Annem ile aramızdaki sorun farklı kişiliklerde olup birbirimizi anlayamamamızdı. İkimiz de birbirimizi anlamak için yeterince çaba sarf etmiyor, bu yüzden aniden sinirleniyorduk. Ona göre ben asosyal, güçsüz karakterde, bazı şeyleri gereksiz kafasına takan biriydim. Bana göre o, duygularından bağımsız yaşayan ve kurduğu cümlelerle hareketleri çoğu zaman çelişen biriydi.. Bu yönüne gerçekten anlam veremiyordum. Sürekli yalnızlık özleminden bahsederdi mesela. İnsanların olmadığı bir gezegende bile yaşayabileceğini düşünüyordum. Diğer bir yönden de o sevmediği insanlara yaptığı fedakarlıklar vardı. Sırf onu kötü görmesinler diye elinden ne gelirse yapabilecek biriydi. Tam da bu çelişkili halleri de beni deli ediyordu. Tamam, bende asosyaldim fakat asosyal olmak istediğim için öyle olduğum söylenemezdi. Böyle olmamın sebebi daha önce deneyimlediğim dostluklardaki dışlanmışlıklarımdı. Yavaş yavaş özgüvenimi yerle bir etmişlerdi.
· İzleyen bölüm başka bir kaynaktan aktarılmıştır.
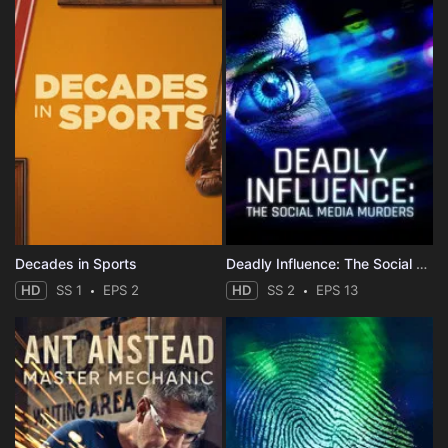
Decades in Sports
Deadly Influence: The Social Media Murders
HD
SS 1
EPS 2
HD
SS 2
EPS 13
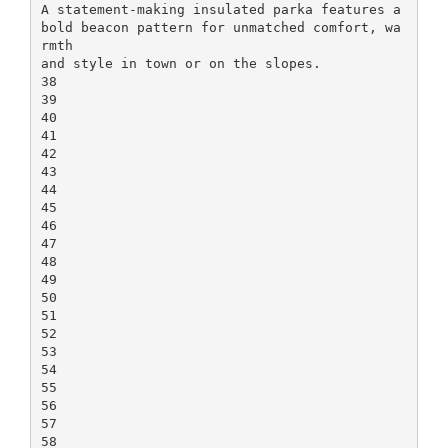
A statement-making insulated parka features a
bold beacon pattern for unmatched comfort, wa
rmth
and style in town or on the slopes.
38
39
40
41
42
43
44
45
46
47
48
49
50
51
52
53
54
55
56
57
58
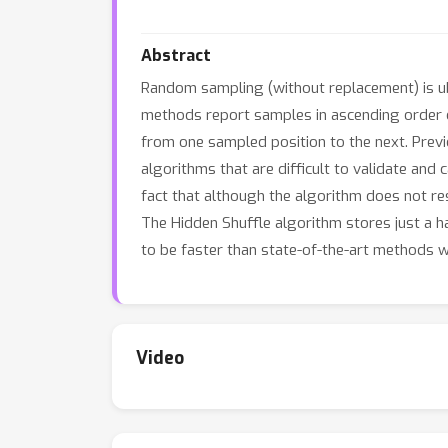
Abstract
Random sampling (without replacement) is ub
methods report samples in ascending order of
from one sampled position to the next. Previ
algorithms that are difficult to validate an
fact that although the algorithm does not re
The Hidden Shuffle algorithm stores just a h
to be faster than state-of-the-art methods 
Video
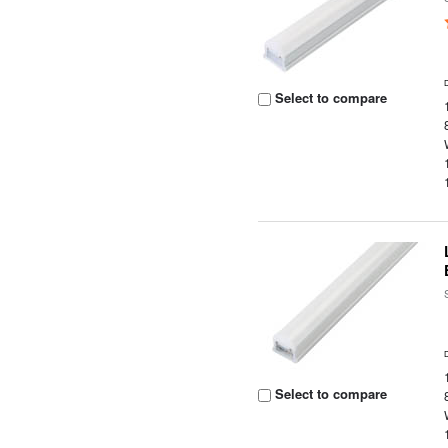
Select to compare
Select to compare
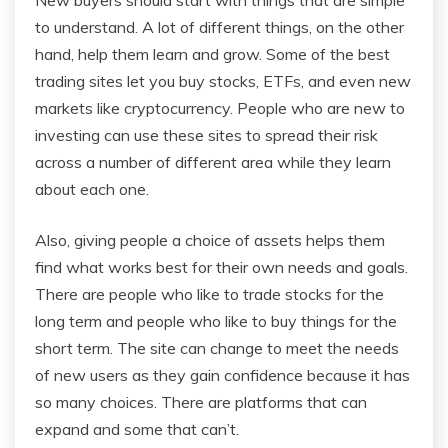
to understand. A lot of different things, on the other
hand, help them learn and grow. Some of the best
trading sites let you buy stocks, ETFs, and even new
markets like cryptocurrency. People who are new to
investing can use these sites to spread their risk
across a number of different area while they learn
about each one.
Also, giving people a choice of assets helps them
find what works best for their own needs and goals.
There are people who like to trade stocks for the
long term and people who like to buy things for the
short term. The site can change to meet the needs
of new users as they gain confidence because it has
so many choices. There are platforms that can
expand and some that can’t.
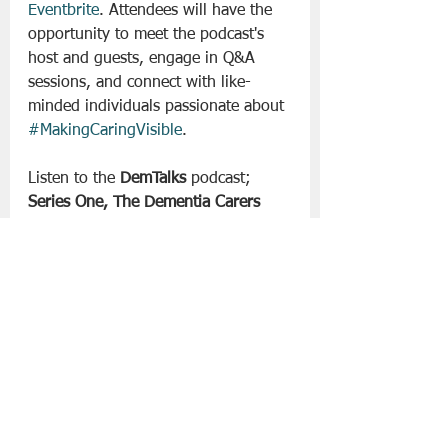
Eventbrite
. Attendees will have the 
opportunity to meet the podcast's 
host and guests, engage in Q&A 
sessions, and connect with like-
minded individuals passionate about 
#MakingCaringVisible
.
Listen to the 
DemTalks
 podcast; 
Series One, The Dementia Carers 
Campaign Network wherever you 
get your podcasts!
 Follow DemTalks 
on The ASI’s social media platforms, 
for regular updates and engaging 
content.
Slán go fóill. 
Podcast
Lifestyle | Other Stuff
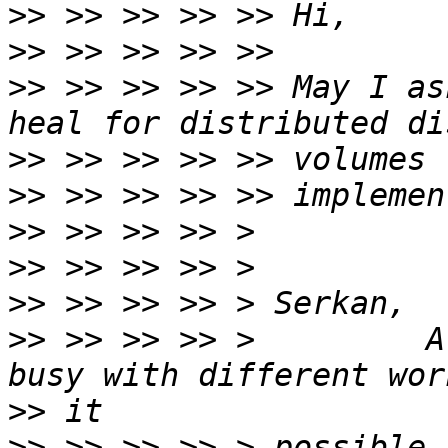
>>
>>
>>
 >> >> >> >> May I as
>>
>>
>>
>>
>>
>>
 >> >> >> >         A
>>
>>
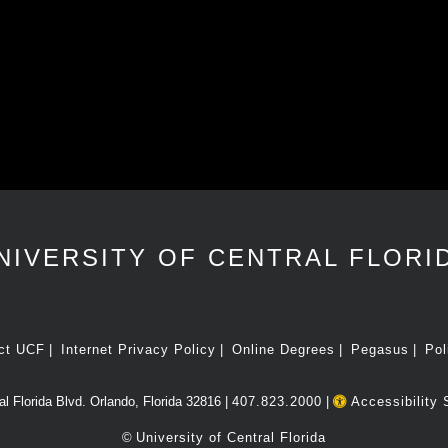
NIVERSITY OF CENTRAL FLORI
ct UCF
Internet Privacy Policy
Online Degrees
Pegasus
Pol
l Florida Blvd. Orlando, Florida 32816 |
407.823.2000
|
Accessibility 
©
University of Central Florida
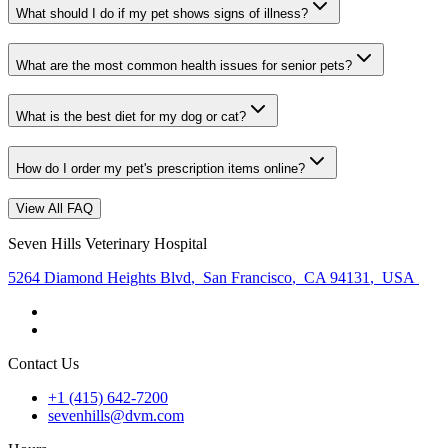
What should I do if my pet shows signs of illness?
What are the most common health issues for senior pets?
What is the best diet for my dog or cat?
How do I order my pet's prescription items online?
View All FAQ
Seven Hills Veterinary Hospital
5264 Diamond Heights Blvd
,
San Francisco
,
CA 94131
,
USA
Contact Us
+1 (415) 642-7200
sevenhills@dvm.com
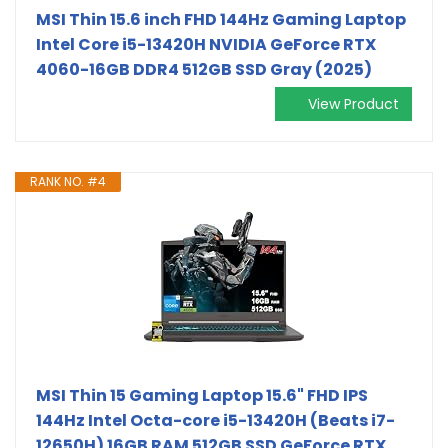
MSI Thin 15.6 inch FHD 144Hz Gaming Laptop
Intel Core i5-13420H NVIDIA GeForce RTX
4060-16GB DDR4 512GB SSD Gray (2025)
View Product
RANK NO. #4
MSI Thin 15 Gaming Laptop 15.6" FHD IPS
144Hz Intel Octa-core i5-13420H (Beats i7-
12650H) 16GB RAM 512GB SSD GeForce RTX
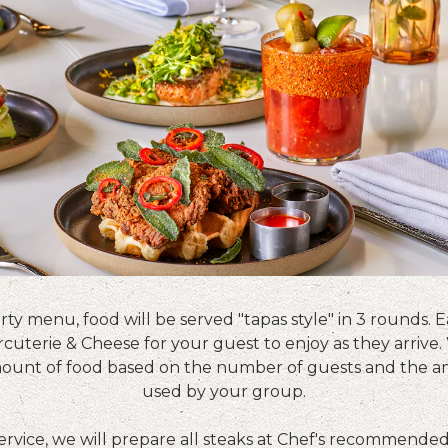
rty menu, food will be served "tapas style" in 3 rounds. E
cuterie & Cheese for your guest to enjoy as they arrive.
ount of food based on the number of guests and the a
used by your group.
service, we will prepare all steaks at Chef's recommende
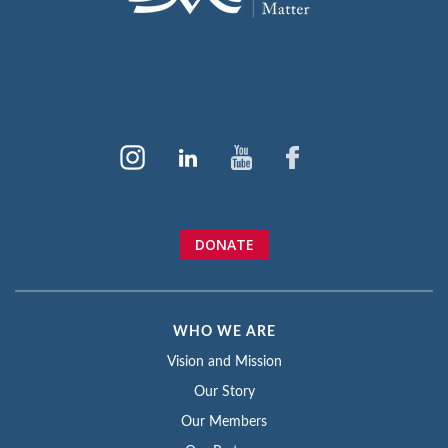
DONATE
WHO WE ARE
Vision and Mission
Our Story
Our Members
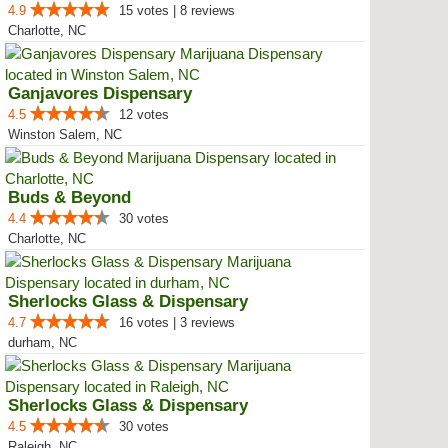
4.9
15 votes | 8 reviews
Charlotte, NC
Ganjavores Dispensary
4.5
12 votes
Winston Salem, NC
Buds & Beyond
4.4
30 votes
Charlotte, NC
Sherlocks Glass & Dispensary
4.7
16 votes | 3 reviews
durham, NC
Sherlocks Glass & Dispensary
4.5
30 votes
Raleigh, NC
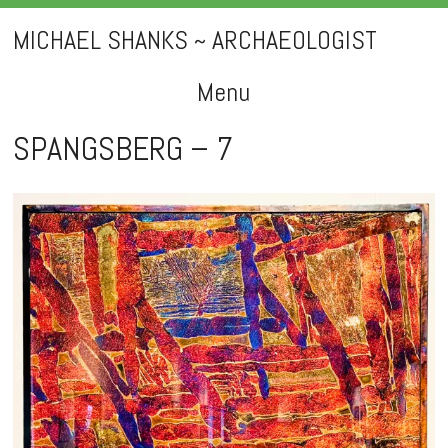
MICHAEL SHANKS ~ ARCHAEOLOGIST
Menu
Skip
SPANGSBERG – 7
to
content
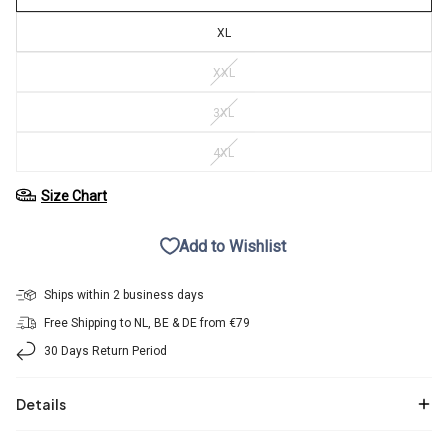
XL
XXL
3XL
4XL
Size Chart
Add to Wishlist
Ships within 2 business days
Free Shipping to NL, BE & DE from €79
30 Days Return Period
Details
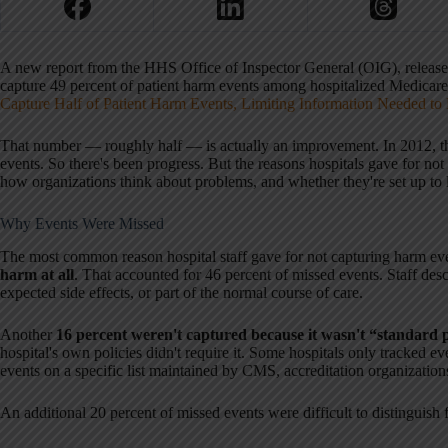
A new report from the HHS Office of Inspector General (OIG), released 
capture 49 percent of patient harm events among hospitalized Medicare pa
Capture Half of Patient Harm Events, Limiting Information Needed to
That number — roughly half — is actually an improvement. In 2012, th
events. So there's been progress. But the reasons hospitals gave for not
how organizations think about problems, and whether they're set up to 
Why Events Were Missed
The most common reason hospital staff gave for not capturing harm ev
harm at all
. That accounted for 46 percent of missed events. Staff de
expected side effects, or part of the normal course of care.
Another
16 percent weren't captured because it wasn't “standard p
hospital's own policies didn't require it. Some hospitals only tracked eve
events on a specific list maintained by CMS, accreditation organizations
An additional 20 percent of missed events were difficult to distinguish 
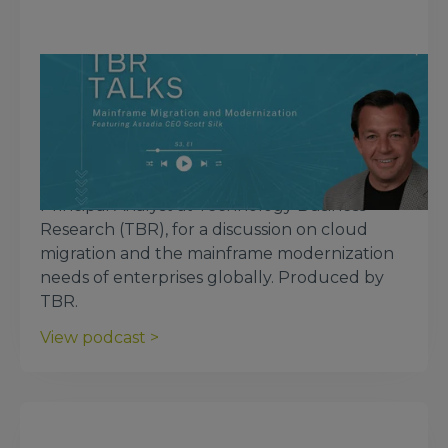
March 4, 2025
TBR Talks: Mainframe Migration and
Modernization, Featuring Scott Silk,
CEO of Astadia
Astadia CEO Scott Silk joins Patrick Heffernan,
Principal Analyst at Technology Business
Research (TBR), for a discussion on cloud
migration and the mainframe modernization
needs of enterprises globally. Produced by
TBR.
View podcast >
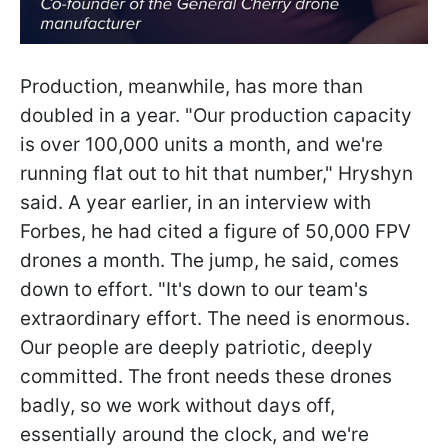
Production, meanwhile, has more than
doubled in a year. "Our production capacity
is over 100,000 units a month, and we're
running flat out to hit that number," Hryshyn
said. A year earlier, in an interview with
Forbes, he had cited a figure of 50,000 FPV
drones a month. The jump, he said, comes
down to effort. "It's down to our team's
extraordinary effort. The need is enormous.
Our people are deeply patriotic, deeply
committed. The front needs these drones
badly, so we work without days off,
essentially around the clock, and we're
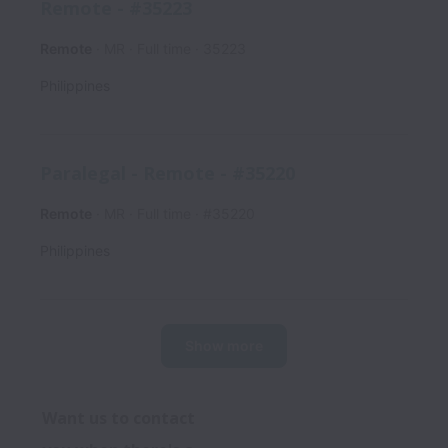
Remote - #35223
Remote
MR
Full time
35223
Philippines
Paralegal - Remote - #35220
Remote
MR
Full time
#35220
Philippines
Show more
Want us to contact 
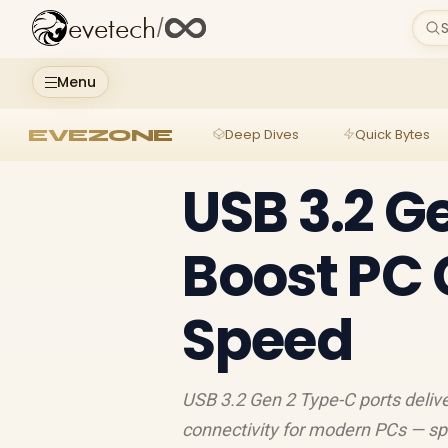
evetech
/
S
Menu
EVEZONE
Deep Dives
Quick Bytes
USB 3.2 G
Boost PC 
Speed
USB 3.2 Gen 2 Type-C ports delive
connectivity for modern PCs — sp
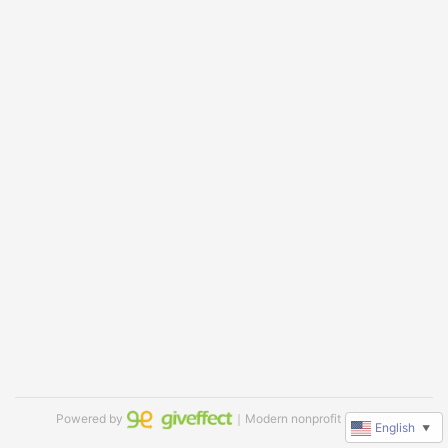
Powered by
｜Modern nonprofit software
English
▼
Tabi başka bir yönden bakacak olursak yeterince insanlar tarafından üzüldüğümü de düşünüyordum. Hayatıma insan almaya devam etmek biraz daha üzülmek demekti artık benim lügatımda.

Bir anda kurduğum cümle yüzünden kendi kendime kaşlarımı çattım.

İçimden söylediğim cümle ben söyleyene kadar hiç böylesine dramatik gelmemişti. Belki de böyle düşündüğüm için bir ara kendime acıyabilirdim.

Parka ulaştığımda en yakın banka kendimi attım. Fakat otururken etrafı incelemediğim için tanımadığım iki genç çocuğun önüne oturmuş olmuştum. Banklar birbirine oldukça yakın olduğundan çocuklardan izin almam daha doğru olabilirdi oturmadan önce. Ne de olsa bu konumdayken onların arkadaşı gibi görünüyordum. Resmen çocukların diplerine kurulmuştum. Yine de şu an beynimde bunu dert edecek biraz bile kapasite kalmadığından onların yüzüne fazla bakmadan sessizce oturmaya devam edecektim.

Tabi bunun için benim sürdürdüğüm sessizliği onların da sürdürmesi gerekiyordu.

Derin bir nefes alıp titreyen ellerimi alnıma yasladım. Şu "Az kalsın kazaya kurban gitme" şokunu atlatıp buradan hemen kalkmak istiyordum.

"Merhaba tanışıyor muyuz? Gerçi bu soruyu senin sorman daha mantıklı olurdu birader. Uras bizden sakladığın bir kız kardeşin mi var yoksa?"

Beklediğim sessizliği sağlamayı reddeden mavi gözlü, sarışın ve otururken bile ne kadar uzun olduğu belli olan çocuğa baktım. Yanındaki çocuğa bakıyordu. Benimde gözlerim otomatikman ona kayınca aynı tişörtü giydiğimizi gördüm. Linkin Park grubunun bir tişörtü vardı üstümde. Hem de en sevdiğim şarkısının adı da olsun diye internetten özel getirtmiştim bu tişörtü. Sarışın çocuğun Uras diye bahsettiği bu kişide de aynı tişörtten olması beni şaşırtmıştı doğrusu. Ki bence o da şaşırmıştı çünkü gözünü ayırmadan bana bakıyordu.